Sonuçta bütün sorunların kaynağı ihmalkarlık, adam sendecilik, duyarsızlık ve ihlallere karşı yeterli yaptırımların olmayışı veya yasaların uygulanmayışıdır. Hızla artan Dünya nüfusuna karşılık okyanuslardaki, denizlerdeki ve diğer su kaynaklarındaki canlı türlerinin stoklarında ve cinslerinde görünen azalma, beslenme sorununun bu halkasındaki boyutunun ne denli önemli olduğunun bir göstergesi olarak her zaman karşımıza çıkacaktır. Dünya genelinde ister karada olsun isterse de denizde, doğadaki var olan bütün canlıların her biri beslenme zincirinin birer halkasını oluşturur. İnsanoğlu eliyle kirletilen denizlerdeki canlıların %35 i ve mercan kayalıklarının da % 60 ı yok olma tehlikesi ile karşı karşıyadır.

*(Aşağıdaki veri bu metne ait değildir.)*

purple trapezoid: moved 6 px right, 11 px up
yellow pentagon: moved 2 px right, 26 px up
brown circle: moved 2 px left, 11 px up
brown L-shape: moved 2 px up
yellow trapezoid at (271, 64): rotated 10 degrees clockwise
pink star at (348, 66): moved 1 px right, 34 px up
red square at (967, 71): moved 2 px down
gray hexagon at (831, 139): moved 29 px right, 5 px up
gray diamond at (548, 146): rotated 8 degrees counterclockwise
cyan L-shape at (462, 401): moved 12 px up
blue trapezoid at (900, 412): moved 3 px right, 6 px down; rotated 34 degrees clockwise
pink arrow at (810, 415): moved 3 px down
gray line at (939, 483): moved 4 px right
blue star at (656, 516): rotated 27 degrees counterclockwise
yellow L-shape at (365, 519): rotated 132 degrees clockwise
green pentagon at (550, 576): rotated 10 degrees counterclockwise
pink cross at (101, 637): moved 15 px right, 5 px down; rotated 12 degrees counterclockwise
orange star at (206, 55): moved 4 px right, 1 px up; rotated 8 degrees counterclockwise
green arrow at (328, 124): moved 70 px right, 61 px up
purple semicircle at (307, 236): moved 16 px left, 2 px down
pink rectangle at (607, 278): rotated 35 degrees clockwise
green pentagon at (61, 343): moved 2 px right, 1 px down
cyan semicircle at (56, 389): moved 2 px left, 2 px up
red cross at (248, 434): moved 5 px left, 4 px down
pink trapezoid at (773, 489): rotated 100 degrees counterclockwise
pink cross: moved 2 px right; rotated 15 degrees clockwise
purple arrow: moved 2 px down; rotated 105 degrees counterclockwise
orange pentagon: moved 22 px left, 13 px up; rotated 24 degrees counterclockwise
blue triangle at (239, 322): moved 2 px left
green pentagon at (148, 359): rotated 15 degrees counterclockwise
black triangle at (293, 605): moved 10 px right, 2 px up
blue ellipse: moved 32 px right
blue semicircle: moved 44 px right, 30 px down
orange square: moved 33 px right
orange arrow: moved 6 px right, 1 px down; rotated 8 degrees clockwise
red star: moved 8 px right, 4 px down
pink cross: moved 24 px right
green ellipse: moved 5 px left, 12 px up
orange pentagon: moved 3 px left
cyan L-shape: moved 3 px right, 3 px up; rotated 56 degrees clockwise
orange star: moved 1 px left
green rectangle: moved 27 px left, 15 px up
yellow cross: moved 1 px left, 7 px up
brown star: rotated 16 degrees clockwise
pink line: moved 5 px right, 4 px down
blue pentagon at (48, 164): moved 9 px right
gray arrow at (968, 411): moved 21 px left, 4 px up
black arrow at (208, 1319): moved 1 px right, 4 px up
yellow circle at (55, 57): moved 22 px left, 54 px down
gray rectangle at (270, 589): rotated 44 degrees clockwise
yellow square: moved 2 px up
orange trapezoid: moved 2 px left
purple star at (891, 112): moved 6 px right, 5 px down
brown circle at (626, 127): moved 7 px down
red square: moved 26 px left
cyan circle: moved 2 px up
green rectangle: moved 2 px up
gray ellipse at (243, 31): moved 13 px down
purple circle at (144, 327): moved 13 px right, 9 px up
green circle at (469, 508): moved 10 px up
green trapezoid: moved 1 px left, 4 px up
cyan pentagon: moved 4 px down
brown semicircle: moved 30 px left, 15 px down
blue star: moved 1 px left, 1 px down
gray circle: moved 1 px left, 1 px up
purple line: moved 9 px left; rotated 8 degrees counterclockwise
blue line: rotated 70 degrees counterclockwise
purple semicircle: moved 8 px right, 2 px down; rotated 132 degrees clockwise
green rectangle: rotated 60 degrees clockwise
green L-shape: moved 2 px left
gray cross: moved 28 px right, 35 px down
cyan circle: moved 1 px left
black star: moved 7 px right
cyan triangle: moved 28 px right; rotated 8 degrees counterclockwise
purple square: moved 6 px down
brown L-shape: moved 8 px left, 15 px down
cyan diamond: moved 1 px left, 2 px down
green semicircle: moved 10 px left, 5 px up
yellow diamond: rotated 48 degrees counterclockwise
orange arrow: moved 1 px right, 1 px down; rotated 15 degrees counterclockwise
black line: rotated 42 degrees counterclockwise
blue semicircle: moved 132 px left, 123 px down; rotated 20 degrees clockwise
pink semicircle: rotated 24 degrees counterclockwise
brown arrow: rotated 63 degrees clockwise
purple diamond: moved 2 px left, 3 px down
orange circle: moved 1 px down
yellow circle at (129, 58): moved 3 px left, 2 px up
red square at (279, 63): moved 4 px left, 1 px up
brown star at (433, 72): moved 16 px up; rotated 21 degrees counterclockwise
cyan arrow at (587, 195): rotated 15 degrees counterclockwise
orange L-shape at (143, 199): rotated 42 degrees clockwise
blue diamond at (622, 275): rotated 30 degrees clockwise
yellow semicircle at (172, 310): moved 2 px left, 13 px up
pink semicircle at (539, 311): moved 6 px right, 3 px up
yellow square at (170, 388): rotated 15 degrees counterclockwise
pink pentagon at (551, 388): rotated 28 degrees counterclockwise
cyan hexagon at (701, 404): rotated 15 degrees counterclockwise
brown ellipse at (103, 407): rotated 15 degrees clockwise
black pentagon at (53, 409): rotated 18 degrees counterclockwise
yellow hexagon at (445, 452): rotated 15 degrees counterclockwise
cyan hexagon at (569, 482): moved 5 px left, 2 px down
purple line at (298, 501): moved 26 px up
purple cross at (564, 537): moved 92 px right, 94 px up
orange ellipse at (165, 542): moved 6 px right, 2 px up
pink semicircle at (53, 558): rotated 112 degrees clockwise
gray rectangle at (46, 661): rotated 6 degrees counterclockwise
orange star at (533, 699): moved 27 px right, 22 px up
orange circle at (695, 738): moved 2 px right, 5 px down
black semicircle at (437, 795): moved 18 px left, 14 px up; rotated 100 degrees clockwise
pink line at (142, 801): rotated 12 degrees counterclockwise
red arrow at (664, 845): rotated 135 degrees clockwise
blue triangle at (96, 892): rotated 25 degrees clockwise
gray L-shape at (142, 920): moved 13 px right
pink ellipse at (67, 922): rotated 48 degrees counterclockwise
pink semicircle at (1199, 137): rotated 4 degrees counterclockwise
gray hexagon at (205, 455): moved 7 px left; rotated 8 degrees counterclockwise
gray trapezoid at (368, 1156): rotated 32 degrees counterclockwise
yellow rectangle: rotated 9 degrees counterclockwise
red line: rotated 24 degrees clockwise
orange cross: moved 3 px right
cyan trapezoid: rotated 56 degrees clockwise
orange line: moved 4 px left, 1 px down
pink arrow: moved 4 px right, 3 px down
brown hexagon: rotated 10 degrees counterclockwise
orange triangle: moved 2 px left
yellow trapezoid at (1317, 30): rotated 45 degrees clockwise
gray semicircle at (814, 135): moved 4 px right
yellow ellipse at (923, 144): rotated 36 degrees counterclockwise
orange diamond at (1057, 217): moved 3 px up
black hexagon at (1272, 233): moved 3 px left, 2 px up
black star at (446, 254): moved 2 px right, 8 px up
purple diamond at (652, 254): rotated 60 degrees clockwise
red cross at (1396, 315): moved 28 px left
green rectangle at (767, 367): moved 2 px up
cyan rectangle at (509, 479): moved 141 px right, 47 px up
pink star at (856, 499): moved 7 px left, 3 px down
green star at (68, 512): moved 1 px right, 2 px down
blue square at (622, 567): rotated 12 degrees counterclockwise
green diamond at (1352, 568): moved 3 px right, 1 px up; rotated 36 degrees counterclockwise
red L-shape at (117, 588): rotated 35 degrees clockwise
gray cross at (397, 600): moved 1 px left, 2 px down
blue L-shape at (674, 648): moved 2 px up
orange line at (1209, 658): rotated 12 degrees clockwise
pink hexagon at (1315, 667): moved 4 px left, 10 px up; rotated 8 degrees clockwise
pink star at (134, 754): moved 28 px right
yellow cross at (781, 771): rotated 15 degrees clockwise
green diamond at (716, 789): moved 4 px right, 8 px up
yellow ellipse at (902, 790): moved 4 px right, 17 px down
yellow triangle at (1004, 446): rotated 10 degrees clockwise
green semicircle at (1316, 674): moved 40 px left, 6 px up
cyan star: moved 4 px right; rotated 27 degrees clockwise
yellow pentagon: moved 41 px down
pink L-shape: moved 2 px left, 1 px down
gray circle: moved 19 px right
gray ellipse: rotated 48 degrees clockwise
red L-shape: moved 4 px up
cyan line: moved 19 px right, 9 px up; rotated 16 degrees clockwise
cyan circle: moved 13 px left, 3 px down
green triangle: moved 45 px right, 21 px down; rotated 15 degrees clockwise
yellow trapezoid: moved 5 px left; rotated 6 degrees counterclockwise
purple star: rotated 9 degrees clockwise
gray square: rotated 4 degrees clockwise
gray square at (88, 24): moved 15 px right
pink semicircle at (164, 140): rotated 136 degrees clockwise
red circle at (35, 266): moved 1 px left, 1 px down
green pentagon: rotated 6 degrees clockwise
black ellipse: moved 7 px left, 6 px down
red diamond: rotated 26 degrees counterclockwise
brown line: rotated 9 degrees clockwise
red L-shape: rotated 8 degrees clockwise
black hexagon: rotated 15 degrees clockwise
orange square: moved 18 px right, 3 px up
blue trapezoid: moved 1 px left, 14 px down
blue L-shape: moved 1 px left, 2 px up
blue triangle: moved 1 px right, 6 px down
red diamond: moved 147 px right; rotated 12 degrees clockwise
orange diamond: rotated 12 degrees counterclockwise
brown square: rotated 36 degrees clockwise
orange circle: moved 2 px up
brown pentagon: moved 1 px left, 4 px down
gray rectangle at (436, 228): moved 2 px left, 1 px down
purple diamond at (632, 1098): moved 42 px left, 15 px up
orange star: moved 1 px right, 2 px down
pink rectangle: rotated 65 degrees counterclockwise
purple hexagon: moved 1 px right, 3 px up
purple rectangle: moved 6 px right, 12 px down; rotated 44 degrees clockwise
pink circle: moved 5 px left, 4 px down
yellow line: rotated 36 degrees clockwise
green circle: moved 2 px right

Dünya’da hızla gelişen bütün bu tehditler karşısında Türkiye, denizlerinin ve su ürünleri stoklarının korunmasına ilişkin olarak yeni reformlara imza atarak ve bu anlamda aldığı bütün kararları hiç bir ödün vermeden uygulayarak etkin olduğunu hem ulusal hem de uluslar arası zeminde göstermelidir. Ayrıca uluslar arası dayatmacı politikaların çıkarlarına hizmet etmeyen bir anlayışın çizgisinde kendi plan ve projelerini hazırlamalı ve en kısa süre içinde stratejisini belirlemelidir. Su ürünleri üretiminin yatırım, finans, pazarlama, eğitim, kalite, uzmanlaşmış personel, AR-GE gibi konularda evrensel boyutlarda düşünemez ve gelişmeler bazında çağdaş ilkeleri benimseyemezsek, sektörde istikrarı sağlayamaz ve güven ortamını oluşturamayız. İşte bu gerçeklerin doğrultusunda su ürünlerimizin geleceğine ilişkin olarak yapılması gerekenler konusunda kararlı olamazsak eğer, Türkiye’yi üç tarafı çölleşen denizlerle kaplı bir ülke olmaktan hiç bir güç kurtaramaz.